E importa, y mucho, que exista una especial sensibilidad en las administraciones públicas llegado el momento de dar curso a los apoyos económicos que se han aprobado. Ya veremos si son suficientes o si precisan de ampliaciones en objetivos e importes; pero, desde el primer día, lo que sí resulta absolutamente necesario es que se tramiten con la máxima rapidez. Que las administraciones reasignen el personal que pueda resultar necesario para ello; que estas mismas administraciones confíen, de entrada, en lo que las solicitudes afirmen: ya habrá tiempo para revisar excesos y fraudes sin que ahora las sospechas ensombrezcan el ritmo de concesión de un dinero que tan necesario es para reacondicionar las casas o cambiar el automóvil destrozado; para comprar materiales y maquinaria que permitan pulsar el botón de encendido en las empresas.

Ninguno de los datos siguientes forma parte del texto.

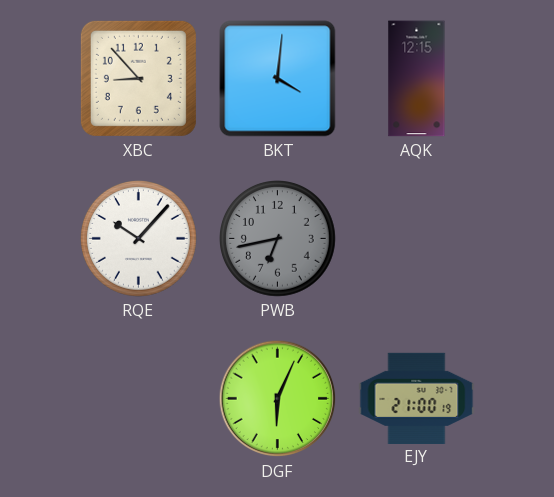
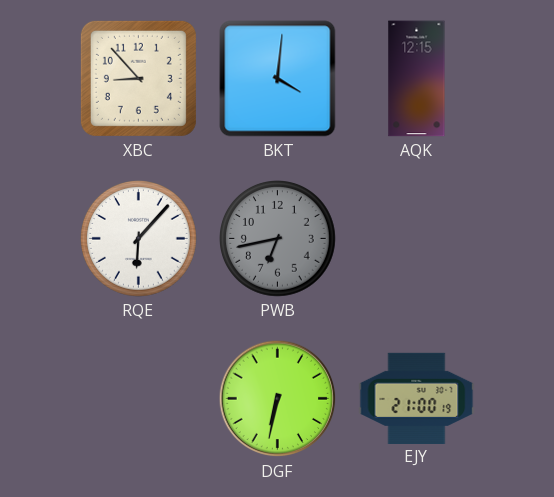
RQE: 10:07 -> 6:07
DGF: 6:04 -> 6:32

Los que ya cultivamos canas recordamos todavía el acre sabor que probaron muchos de los afectados por la pantanada de Tous. Las décadas de pleitos por las indemnizaciones hasta que se llegó al punto final. La mejor de las intenciones de los poderes públicos se pudre en la impotencia cuando al ciudadano y a la empresa se les complica la vida pidiéndoles papeles que han desaparecido con las lluvias. O regateándoles el apoyo sobre la base de interpretaciones restrictivas que, en ocasiones, lo único que revelan es una estúpida falta de empatía o el miserable temor a futuros recortes presupuestarios en otras partidas consideradas más “vistosas”. Confianza en los ciudadanos, generosidad en la interpretación de las normas y rapidez en la resolución y materialización de las ayudas. Unas cualidades que, tras la indignación acumulada, cobran especial valor para que no se someta a los afectados a una segunda inundación de frustraciones; de desafecciones sin retorno hacia las administraciones que dan sentido al Estado.

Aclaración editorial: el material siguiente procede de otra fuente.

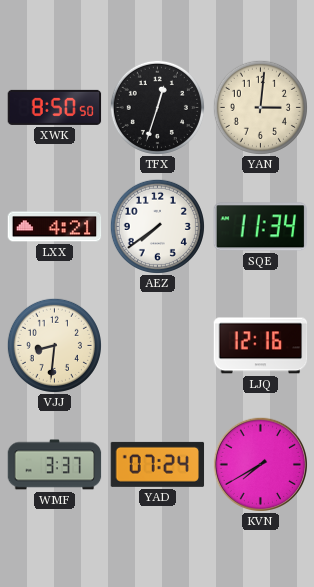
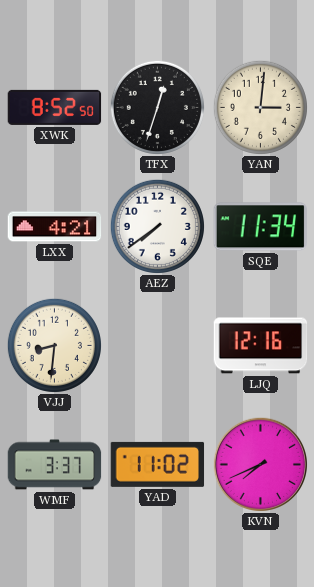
XWK: 8:50 -> 8:52
YAD: 07:24 -> 11:02
KVN: 7:40 -> 7:41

Unos y otros, poderes públicos responsables y ciudadanía solidaria ocupan posiciones complementarias en devastaciones de magnitudes como la ahora vivida; pero llega un momento en el que la persona, para recuperar la seguridad y atajar la angustia, necesita sentir la cercanía del apoyo público. Ese apoyo facilita la ignición de lo que, más pronto que tarde, merece ser la convicción más extendido: la convicción de que, efectivamente, estamos saliendo adelante. Y de que lo hacemos contemplando la futura aprobación de un nuevo Plan Sur que lleve a los municipios ahora inundados la misma tranquilidad que se ha vivido en la mayor parte de la ciudad de València.
Una vez más saldremos adelante con la energía de quien quiere comprimir el tiempo perdido aunque, eso sí, manteniendo en mente el propósito de revisar, palmo a palmo, minuto a minuto, la gestión de esta descomunal emergencia: para arrancar del tejido de lo público lo incapaz, lo inútil, lo enmascarado. Se lo debemos a los más de 200 valencianos y valencianas que nos han dicho adiós sin esperarlo ni merecerlo, con muchas alegrías pendientes ahora rabiosamente caducadas. No, ésta no es la Comunitat Valenciana del siglo XXI que se merecen ellos y los restantes afectados. Tampoco nosotros.